Amour et Dévouement
A Miss Ida B. Wells

par V.E. Rillieux

Notes sur "Amour et dévouement" par Joy Mettam


Tout pour l'humanité! tout pour Dieu! rien pour soi!
Telle est, du dévouement, l'inextinguible foi!-
Pour calmer la blessure,
Pour essuyer des pleurs, protéger l'orphelin,
Etouffer l'injustice et braver l'assassin,
Il faut une âme sûre!

Pour quelle noble cause, ô divine harmonie,
A tes feux je viens retremper mon génie!
Un (bel) ange des Cieux
Parut à l'horizon! Et sa race flétrie,
Veut que ma faible plume en ce jour lui dédie
Ce chant élogieux.

Jadis, en Béthulie, une vierge candide
Comme toi, pour les siens devint fière, intrépide;
Et le nom de Judith
Terrassant Holopherne, aux murs de la patrie,
Arriva jusqu'à nous! Et sa gloire infinie
Brille encore au Zenith.

Quelques siècles plus tard, au beau pays de France,
Le peuple, en deuil, demande à Dieu sa délivrance:
Jeanne d'Arc apparaît!
Vierge, elle est invincible, -aux combats elle vole!-
Du haut de son bûcher l'éternelle auréole
Lance un brillant attrait!

Mais toi, vierge au teint brun, au pays du Sauvage,
Par la voix, tu combats! Puis, comme en un mirage,
Ton coeur, au premier rang
Fait briller le flambeau de la noble phalange
Sans laisser sur les sols qu'effleurent tes pas d'ange:
Un long sillon de sang.

Oh! jamais! car ta race, abhorrant tous les crimes,
Des deux rôles, choisit le rôle des victimes
A celui des bandits
Dont les rifles, le lynch, le bûcher, la potence
Et les sombres forfaits sont par l'intolérance,
Dans tout le Sud bénits.

Parle donc!

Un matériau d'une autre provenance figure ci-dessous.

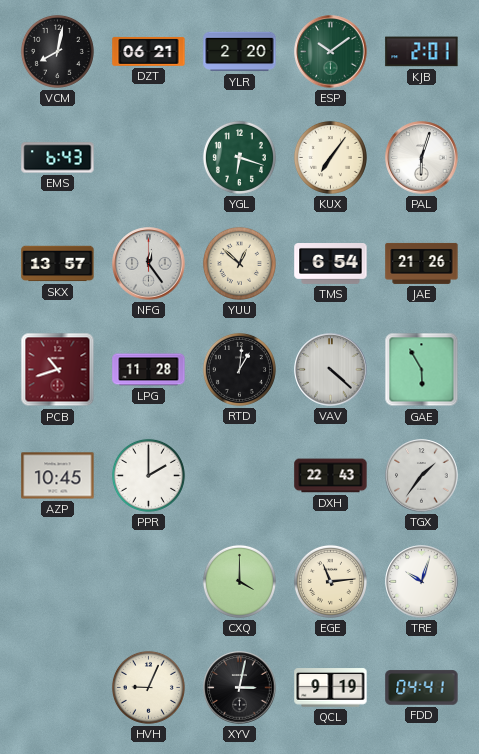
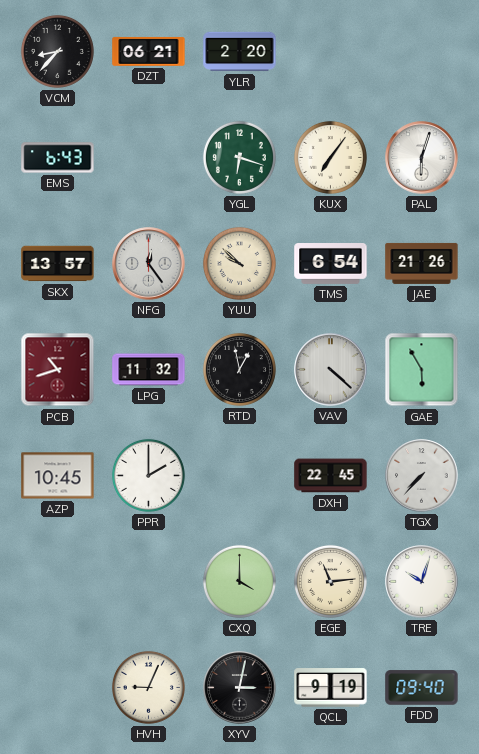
VCM: 8:02 -> 8:37
ESP: 10:09 -> none
KJB: 2:01 -> none
YUU: 12:52 -> 9:52
LPG: 11:28 -> 11:32
RTD: 1:01 -> 12:58
DXH: 22:43 -> 22:45
TGX: 1:36 -> 7:37
FDD: 04:41 -> 09:40
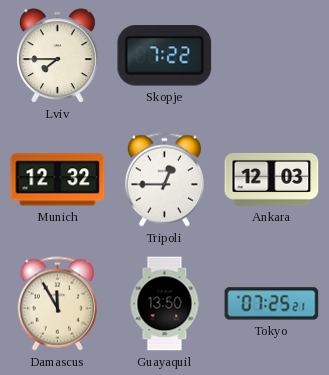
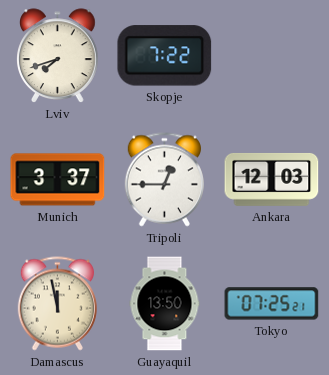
Lviv: 7:45 -> 7:42
Munich: 12:32 -> 3:37
Damascus: 11:55 -> 11:58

Que l'élan de ton âme oppressée
Redise, sans détours, à l'Europe froissée,
L'horrible sort des tiens
Que la jeune Amérique, adepte du supplice,
Immole, chaque jour, au dieu de l'injustice!
Idole des païens!

Judith et Jeanne d'Arc illuminent ta route!
Déjà le White Cap s'émeut et [te] redoute;
Mais pour son Ida Wells,
Un peuple valeureux, courbé pas la souffrance,
Implore avec amour de la Toute-puissance
Les bienfaits éternels.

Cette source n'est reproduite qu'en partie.